* **EXERCISE DESCRIPTION**
In the records below, please retype word for word every line from the one containing "How to Secure AI-Built Software at Machine" through the final one, both included, and nothing else.

* **SOURCE MATERIAL**
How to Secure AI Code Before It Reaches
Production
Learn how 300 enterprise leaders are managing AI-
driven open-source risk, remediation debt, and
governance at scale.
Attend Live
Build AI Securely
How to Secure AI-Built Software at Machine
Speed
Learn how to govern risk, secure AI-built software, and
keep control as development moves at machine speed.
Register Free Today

* **EXERCISE SOLUTION**
How to Secure AI-Built Software at Machine
Speed
Learn how to govern risk, secure AI-built software, and
keep control as development moves at machine speed.
Register Free Today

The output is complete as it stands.